When the pixel data SI is “0”, the decoder 83 sets the switch control signal SW to the H level in the section T1 of the drive signal COM and sets the switch control signal SW to the L level in the section T2 thereof, so that the drive pulse PS1 is applied to the piezoelectric element 421. At this time, ink is not ejected from the nozzle.

When the pixel data SI is “1”, the decoder 83 sets the switch control signal SW to the L level in the section T1 of the drive signal COM and sets the switch control signal SW to the H level in the section T2 thereof, so that the drive pulse PS2 is applied to the piezoelectric element 421. At this time, ink is ejected from the nozzle.

When flushing is performed, transfer of the pixel data SI in the image data from the controller 110 is temporarily stopped, during which a flushing control line FL is set to an ON state. Thus, all the drive pulses in the drive signal COM are applied to all the piezoelectric elements 421, so that ink droplets are continuously ejected, thereby allowing dots which are not based on the image data to be formed. When ink is ejected on the basis of the image data, the flushing control line FL is set to an OFF state. The switch is turned on or off in response to the switch control signal SW.

Here, the flushing is an operation of forcibly ejecting and removing ink thickened in the vicinity of ink nozzles from the nozzles to thereby supply ink with a proper viscosity in the vicinity of the nozzles. The flushing prevents ink clogging in the nozzle, so that proper printing may be performed.

In this manner, the ink is ejected on the basis of the image data, so that an image composed of dots based on the image data may be formed.
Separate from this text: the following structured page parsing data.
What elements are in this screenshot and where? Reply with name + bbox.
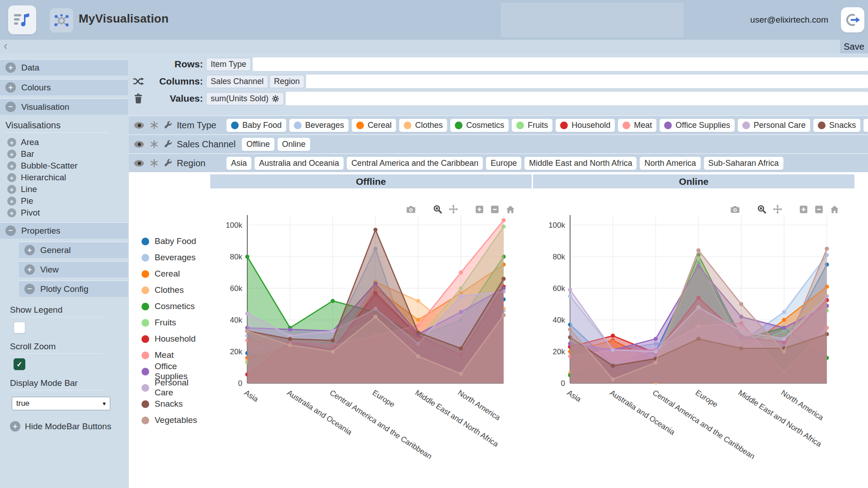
home-icon[interactable] <box>506 205 515 214</box>
trash-icon[interactable] <box>133 93 143 104</box>
legend-item-office-supplies[interactable]: Office Supplies <box>142 363 206 380</box>
filter-chip-vegetables[interactable]: Vegetables <box>863 119 868 132</box>
legend-label: Household <box>155 334 196 344</box>
zoom-icon[interactable] <box>757 205 766 214</box>
filter-chip-asia[interactable]: Asia <box>226 157 251 170</box>
legend-label: Meat <box>155 350 174 360</box>
sidebar-section-data[interactable]: + Data <box>0 59 128 75</box>
visibility-toggle-icon[interactable] <box>133 141 145 148</box>
pivot-field-chip-sales-channel[interactable]: Sales Channel <box>207 75 268 88</box>
scroll-zoom-checkbox[interactable]: ✓ <box>14 358 25 370</box>
filter-chip-central-america-and-the-caribbean[interactable]: Central America and the Caribbean <box>347 157 483 170</box>
pan-icon[interactable] <box>773 205 782 214</box>
select-all-asterisk-icon[interactable] <box>150 121 158 129</box>
expand-plus-icon: + <box>7 173 16 182</box>
filter-chip-middle-east-and-north-africa[interactable]: Middle East and North Africa <box>524 157 637 170</box>
legend-item-baby-food[interactable]: Baby Food <box>142 233 206 249</box>
sidebar-section-colours[interactable]: + Colours <box>0 79 128 95</box>
playlist-music-button[interactable] <box>8 5 36 34</box>
sidebar-item-hierarchical[interactable]: +Hierarchical <box>0 172 129 183</box>
chart-plot-online[interactable]: 020k40k60k80k100kAsiaAustralia and Ocean… <box>522 189 868 488</box>
field-chip-label: Sales Channel <box>211 77 264 86</box>
sidebar-item-pivot[interactable]: +Pivot <box>0 207 129 219</box>
legend-item-beverages[interactable]: Beverages <box>142 249 206 266</box>
filter-chip-household[interactable]: Household <box>556 119 615 132</box>
filter-chip-cosmetics[interactable]: Cosmetics <box>450 119 509 132</box>
save-button[interactable]: Save <box>840 40 868 53</box>
home-icon[interactable] <box>830 205 839 214</box>
y-tick-label: 60k <box>553 284 566 293</box>
legend-label: Cereal <box>155 269 180 279</box>
zoom-in-icon[interactable] <box>475 205 484 214</box>
pivot-field-chip-sum-units-sold-[interactable]: sum(Units Sold) <box>207 93 283 105</box>
filter-chip-clothes[interactable]: Clothes <box>399 119 447 132</box>
filter-chip-fruits[interactable]: Fruits <box>512 119 552 132</box>
legend-item-clothes[interactable]: Clothes <box>142 282 206 298</box>
select-all-asterisk-icon[interactable] <box>150 159 158 167</box>
zoom-in-icon[interactable] <box>799 205 808 214</box>
sidebar-item-area[interactable]: +Area <box>0 136 129 148</box>
camera-icon[interactable] <box>406 205 416 214</box>
legend-item-personal-care[interactable]: Personal Care <box>142 380 206 396</box>
select-all-asterisk-icon[interactable] <box>150 140 158 148</box>
sidebar-item-line[interactable]: +Line <box>0 183 129 195</box>
legend-item-cosmetics[interactable]: Cosmetics <box>142 298 206 314</box>
legend-item-cereal[interactable]: Cereal <box>142 266 206 282</box>
rows-drop-zone[interactable] <box>253 57 868 71</box>
display-mode-bar-select[interactable]: true ▾ <box>12 397 110 410</box>
logout-button[interactable] <box>841 7 864 33</box>
pan-icon[interactable] <box>449 205 458 214</box>
filter-name-label: Sales Channel <box>177 139 242 150</box>
sidebar-section-properties[interactable]: − Properties <box>0 222 128 239</box>
filter-chip-snacks[interactable]: Snacks <box>813 119 860 132</box>
visibility-toggle-icon[interactable] <box>133 160 145 167</box>
legend-label: Baby Food <box>155 236 196 246</box>
filter-chip-personal-care[interactable]: Personal Care <box>738 119 810 132</box>
filter-chip-online[interactable]: Online <box>278 138 310 151</box>
sidebar-item-bar[interactable]: +Bar <box>0 148 129 160</box>
filter-chip-office-supplies[interactable]: Office Supplies <box>660 119 735 132</box>
secondary-toolbar: ‹ Save <box>0 40 868 53</box>
filter-chip-beverages[interactable]: Beverages <box>289 119 349 132</box>
gear-icon[interactable] <box>272 95 279 103</box>
filters-panel: Item TypeBaby FoodBeveragesCerealClothes… <box>129 115 868 172</box>
legend-item-vegetables[interactable]: Vegetables <box>142 412 206 428</box>
filter-chip-offline[interactable]: Offline <box>242 138 274 151</box>
filter-chip-europe[interactable]: Europe <box>486 157 521 170</box>
camera-icon[interactable] <box>730 205 740 214</box>
swap-axes-icon[interactable] <box>132 76 144 86</box>
pivot-field-chip-item-type[interactable]: Item Type <box>207 58 250 70</box>
sidebar-item-pie[interactable]: +Pie <box>0 195 129 207</box>
legend-item-fruits[interactable]: Fruits <box>142 314 206 331</box>
legend-item-meat[interactable]: Meat <box>142 347 206 363</box>
values-drop-zone[interactable] <box>286 92 868 105</box>
filter-chip-meat[interactable]: Meat <box>618 119 656 132</box>
configure-wrench-icon[interactable] <box>164 159 172 168</box>
pivot-field-chip-region[interactable]: Region <box>270 75 304 88</box>
sidebar-item-bubble-scatter[interactable]: +Bubble-Scatter <box>0 160 129 172</box>
filter-chip-sub-saharan-africa[interactable]: Sub-Saharan Africa <box>704 157 783 170</box>
visibility-toggle-icon[interactable] <box>133 122 145 129</box>
columns-drop-zone[interactable] <box>306 75 868 88</box>
zoom-out-icon[interactable] <box>815 205 823 214</box>
zoom-icon[interactable] <box>433 205 442 214</box>
configure-wrench-icon[interactable] <box>164 121 172 130</box>
zoom-out-icon[interactable] <box>491 205 499 214</box>
back-button[interactable]: ‹ <box>4 39 8 52</box>
legend-item-snacks[interactable]: Snacks <box>142 396 206 412</box>
network-graph-button[interactable] <box>50 8 73 33</box>
chart-plot-offline[interactable]: 020k40k60k80k100kAsiaAustralia and Ocean… <box>206 189 522 488</box>
filter-chip-australia-and-oceania[interactable]: Australia and Oceania <box>255 157 344 170</box>
show-legend-checkbox[interactable] <box>14 322 25 333</box>
sidebar-section-plotly-config[interactable]: − Plotly Config <box>19 281 128 297</box>
filter-chip-cereal[interactable]: Cereal <box>352 119 396 132</box>
configure-wrench-icon[interactable] <box>164 140 172 149</box>
filter-chip-baby-food[interactable]: Baby Food <box>226 119 286 132</box>
filter-chip-north-america[interactable]: North America <box>640 157 700 170</box>
legend-item-household[interactable]: Household <box>142 331 206 347</box>
series-color-dot <box>818 122 826 129</box>
sidebar-section-hide-modebar-buttons[interactable]: + Hide ModeBar Buttons <box>10 421 129 432</box>
sidebar-section-general[interactable]: + General <box>19 242 128 258</box>
sidebar-section-visualisation[interactable]: − Visualisation <box>0 99 128 115</box>
sidebar-section-view[interactable]: + View <box>19 261 128 277</box>
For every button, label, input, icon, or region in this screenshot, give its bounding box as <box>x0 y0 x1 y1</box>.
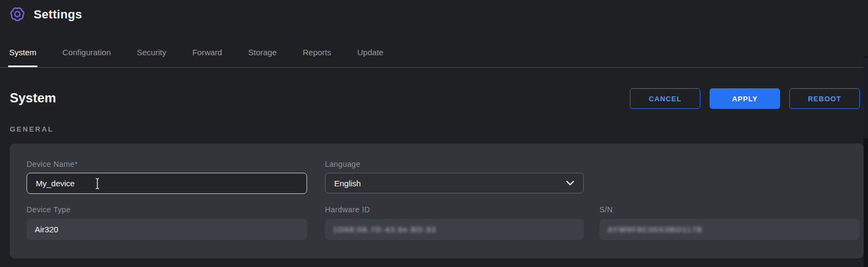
device-type-field: Air320 <box>27 219 307 240</box>
language-select[interactable]: English <box>325 173 584 193</box>
tab-bar: System Configuration Security Forward St… <box>9 48 384 69</box>
gear-icon <box>9 6 25 22</box>
vertical-scrollbar[interactable] <box>864 56 868 267</box>
device-type-label: Device Type <box>27 205 71 214</box>
settings-page: Settings System Configuration Security F… <box>0 0 868 267</box>
language-selected-value: English <box>334 179 361 188</box>
group-title-general: GENERAL <box>10 125 54 133</box>
general-panel: Device Name* Language English Device Typ… <box>10 144 864 258</box>
required-asterisk: * <box>74 160 78 168</box>
tab-configuration[interactable]: Configuration <box>62 48 111 69</box>
tab-storage[interactable]: Storage <box>248 48 277 69</box>
device-name-label: Device Name* <box>27 160 78 168</box>
chevron-down-icon <box>566 180 575 186</box>
tab-reports[interactable]: Reports <box>303 48 331 69</box>
tab-security[interactable]: Security <box>137 48 166 69</box>
language-label: Language <box>325 160 361 168</box>
hardware-id-field: 1D68:08.7D-43.8e.BD.93 <box>325 219 584 240</box>
reboot-button[interactable]: REBOOT <box>789 88 860 109</box>
section-title: System <box>10 90 56 106</box>
tab-update[interactable]: Update <box>358 48 384 69</box>
tab-separator <box>0 67 864 68</box>
hardware-id-label: Hardware ID <box>325 205 370 214</box>
serial-number-value-redacted: AYW9F8C00X3BO117B <box>608 225 703 234</box>
serial-number-label: S/N <box>599 205 613 214</box>
serial-number-field: AYW9F8C00X3BO117B <box>599 219 859 240</box>
page-title: Settings <box>34 8 82 22</box>
device-name-input[interactable] <box>27 173 307 194</box>
tab-system[interactable]: System <box>9 48 36 69</box>
tab-forward[interactable]: Forward <box>192 48 222 69</box>
apply-button[interactable]: APPLY <box>710 88 780 109</box>
action-buttons: CANCEL APPLY REBOOT <box>630 88 860 109</box>
device-type-value: Air320 <box>35 225 58 234</box>
cancel-button[interactable]: CANCEL <box>630 88 700 109</box>
hardware-id-value-redacted: 1D68:08.7D-43.8e.BD.93 <box>333 225 436 234</box>
scrollbar-thumb[interactable] <box>864 57 868 139</box>
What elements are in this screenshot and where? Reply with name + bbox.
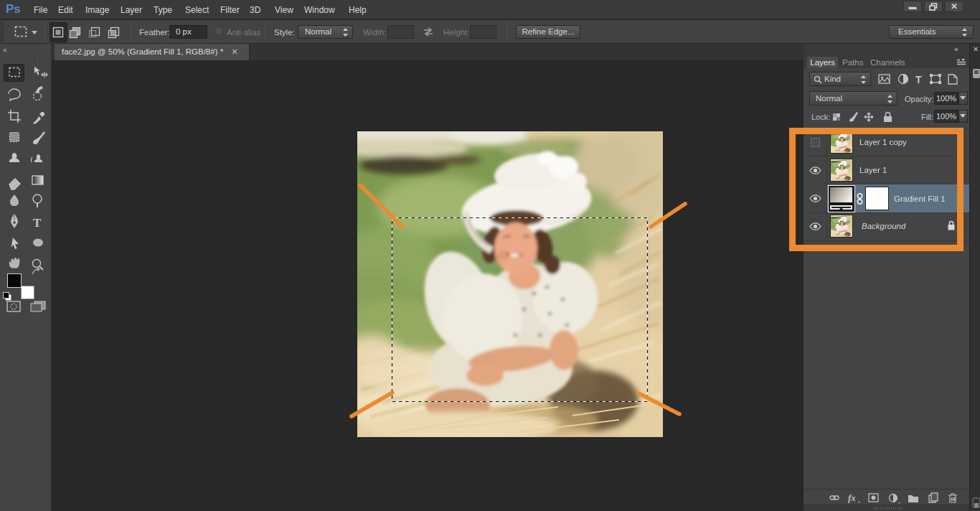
svg-text:T: T xyxy=(33,216,42,230)
svg-text:T: T xyxy=(915,74,922,85)
svg-text:fx: fx xyxy=(848,492,856,503)
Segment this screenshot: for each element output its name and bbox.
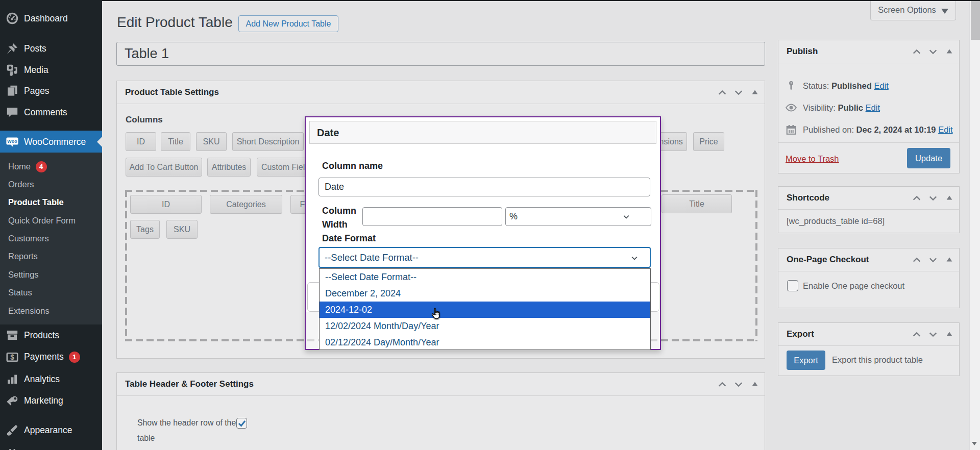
svg-text:$: $: [10, 354, 14, 361]
svg-text:Woo: Woo: [7, 138, 17, 143]
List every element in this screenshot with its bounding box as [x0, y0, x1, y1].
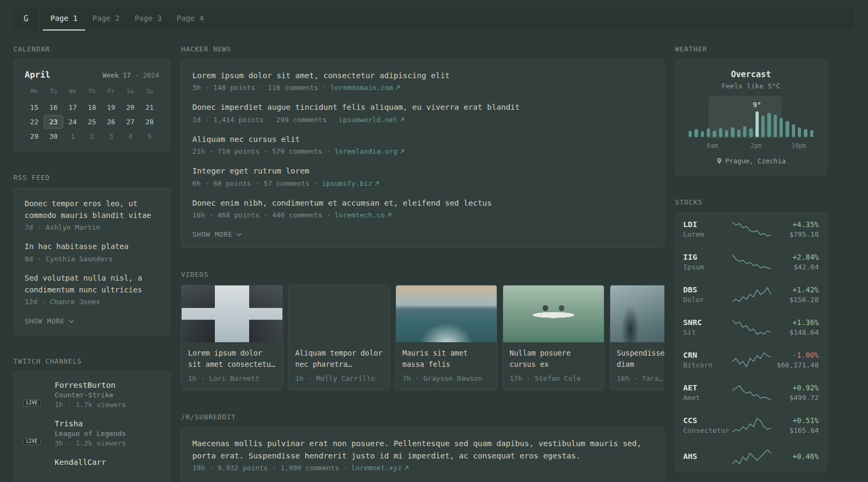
calendar-day: 25 [83, 115, 102, 129]
stocks-widget-title: STOCKS [675, 198, 827, 206]
rss-show-more-button[interactable]: SHOW MORE [25, 317, 74, 325]
stock-row: CCS Consectetur +0.51% $165.84 [683, 409, 819, 441]
weather-bar [798, 127, 801, 137]
calendar-day: 16 [44, 101, 63, 114]
stock-name: Bitcorn [683, 361, 730, 369]
subreddit-item-domain: loremnet.xyz [351, 464, 402, 472]
weather-bar [737, 130, 740, 137]
tab-page-4[interactable]: Page 4 [169, 6, 212, 31]
stock-price: $499.72 [773, 394, 819, 402]
stock-change: +1.42% [773, 285, 819, 294]
video-body: Aliquam tempor dolor nec pharetra… 1h · … [289, 342, 390, 390]
hn-show-more-button[interactable]: SHOW MORE [192, 230, 242, 238]
subreddit-widget-title: /R/SUBREDDIT [181, 413, 664, 421]
hn-item: Lorem ipsum dolor sit amet, consectetur … [192, 70, 653, 92]
subreddit-item-source-link[interactable]: loremnet.xyz [351, 464, 409, 472]
stock-symbol: DBS [683, 285, 730, 294]
avatar-wrap: LIVE [25, 381, 47, 403]
stock-change: +0.46% [773, 452, 819, 461]
video-thumbnail [610, 285, 664, 342]
hn-item: Integer eget rutrum lorem 6h · 60 points… [192, 165, 653, 187]
stock-row: LDI Lorem +4.35% $795.18 [683, 213, 819, 245]
stock-price: $795.18 [773, 230, 819, 238]
weather-bar [780, 118, 783, 137]
tab-page-2[interactable]: Page 2 [85, 6, 128, 31]
hn-item: Aliquam nec cursus elit 21h · 710 points… [192, 133, 653, 155]
weather-location: Prague, Czechia [716, 157, 786, 165]
channel-info: ForrestBurton Counter-Strike 1h · 1.7k v… [55, 381, 126, 409]
tab-page-1[interactable]: Page 1 [43, 6, 85, 31]
stock-sparkline [730, 221, 773, 237]
stock-symbol: CRN [683, 351, 730, 359]
weather-bar [713, 131, 716, 137]
stock-change: -1.00% [773, 351, 819, 359]
calendar-week-info: Week 17 · 2024 [103, 71, 159, 79]
stocks-card: LDI Lorem +4.35% $795.18 IIG Ipsum [675, 213, 827, 472]
stock-values: +0.92% $499.72 [773, 383, 819, 402]
hn-item-domain: loremdomain.com [330, 84, 393, 92]
hn-item-source-link[interactable]: loremdomain.com [330, 84, 400, 92]
twitch-channel[interactable]: KendallCarr [25, 458, 159, 480]
stock-id: LDI Lorem [683, 220, 730, 238]
hn-item-meta-text: 6h · 60 points · 57 comments · [192, 179, 318, 187]
weather-bar [792, 124, 795, 137]
video-card[interactable]: Mauris sit amet massa felis 7h · Grayson… [395, 285, 497, 390]
stock-symbol: CCS [683, 416, 730, 425]
video-card[interactable]: Suspendisse diam 18h · Tara… [610, 285, 664, 390]
calendar-day: 28 [140, 115, 159, 129]
video-title: Mauris sit amet massa felis [402, 348, 490, 370]
hn-item-title[interactable]: Integer eget rutrum lorem [192, 165, 653, 177]
hn-item-domain: loremtech.co [334, 211, 385, 219]
weather-bar [689, 131, 692, 137]
channel-meta: 3h · 1.2k viewers [55, 439, 126, 447]
channel-info: KendallCarr [55, 458, 106, 466]
tab-page-3[interactable]: Page 3 [127, 6, 169, 31]
stock-change: +1.36% [773, 318, 819, 327]
calendar-day: 19 [101, 101, 121, 114]
rss-item-title[interactable]: Sed volutpat nulla nisl, a condimentum n… [25, 273, 159, 296]
videos-widget-title: VIDEOS [181, 270, 664, 278]
hn-item-title[interactable]: Aliquam nec cursus elit [192, 133, 653, 145]
external-link-icon [404, 465, 409, 470]
hn-show-more-label: SHOW MORE [192, 230, 233, 238]
logo-divider [39, 6, 39, 31]
video-card[interactable]: Lorem ipsum dolor sit amet consectetu… 1… [181, 285, 283, 390]
hn-item-source-link[interactable]: loremlandia.org [334, 147, 404, 155]
hn-item-source-link[interactable]: ipsumworld.net [339, 116, 405, 124]
hn-item-title[interactable]: Donec enim nibh, condimentum et accumsan… [192, 197, 653, 209]
weather-bar [785, 121, 789, 137]
stock-name: Amet [683, 394, 730, 402]
calendar-week: Week 17 [103, 71, 131, 79]
stock-name: Lorem [683, 230, 730, 238]
stock-symbol: IIG [683, 253, 730, 261]
twitch-card: LIVE ForrestBurton Counter-Strike 1h · 1… [13, 372, 170, 482]
app-logo[interactable]: G [13, 6, 39, 31]
weather-bar [774, 115, 777, 137]
stock-name: Dolor [683, 296, 730, 304]
calendar-day-header: Tu [44, 85, 63, 100]
weather-time-label: 6am [707, 142, 718, 149]
video-card[interactable]: Nullam posuere cursus ex 17h · Stefan Co… [503, 285, 604, 390]
rss-item-title[interactable]: Donec tempor eros leo, ut commodo mauris… [25, 198, 159, 221]
stock-row: DBS Dolor +1.42% $156.28 [683, 278, 819, 311]
rss-item-title[interactable]: In hac habitasse platea [25, 241, 159, 253]
hn-item-source-link[interactable]: loremtech.co [334, 211, 392, 219]
hn-item-domain: ipsumify.biz [322, 179, 372, 187]
external-link-icon [395, 85, 400, 90]
hn-item-title[interactable]: Lorem ipsum dolor sit amet, consectetur … [192, 70, 653, 81]
twitch-channel[interactable]: LIVE ForrestBurton Counter-Strike 1h · 1… [25, 381, 159, 409]
rss-item-meta: 8d · Cynthia Saunders [25, 255, 159, 263]
calendar-month: April [25, 70, 50, 80]
subreddit-item-title[interactable]: Maecenas mollis pulvinar erat non posuer… [192, 438, 653, 462]
subreddit-widget: /R/SUBREDDIT Maecenas mollis pulvinar er… [181, 413, 664, 482]
video-card[interactable]: Aliquam tempor dolor nec pharetra… 1h · … [288, 285, 390, 390]
calendar-day: 27 [121, 115, 140, 129]
weather-widget-title: WEATHER [675, 45, 827, 53]
hn-item-title[interactable]: Donec imperdiet augue tincidunt felis al… [192, 101, 653, 113]
twitch-channel[interactable]: LIVE Trisha League of Legends 3h · 1.2k … [25, 419, 159, 447]
weather-bar [725, 130, 728, 137]
calendar-header: April Week 17 · 2024 [25, 70, 159, 80]
calendar-year: 2024 [143, 71, 159, 79]
hn-item-source-link[interactable]: ipsumify.biz [322, 179, 379, 187]
weather-bar [701, 131, 704, 137]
Alternatively, the clear ink is ejected on the basis of the clear ink ejection data, so that an image with a glossy and/or a textured surface may be formed.

Here, a more specific example of the structure of the ultraviolet light irradiation units 160a and 160b used in the printing apparatus 10 according to the embodiment of the invention will be described with reference to FIG. 7. FIG. 7 illustrates the example of the structure of the ultraviolet light irradiation units 160a and 160b used in the printing apparatus 10 according to the embodiment of the invention. As illustrated in FIG. 7, the ultraviolet light irradiation units 160a and 160b are each constituted by a plurality of UV-LEDs connected in series in the second direction which is the sub-scanning direction. In the example illustrated in FIG. 7, three systems of the plurality of UV-LEDs connected in series are provided. A first control section, a second control section, and a third control section are respectively connected to the three systems.

When irradiation intensities are controlled in the ultraviolet light irradiation units 160a and 160b, the UV-LEDs of any of the systems are turned on or off by these control sections; alternatively, light-emission levels of the UV-LEDs are similarly controlled by the first control section, second control section, and third control section.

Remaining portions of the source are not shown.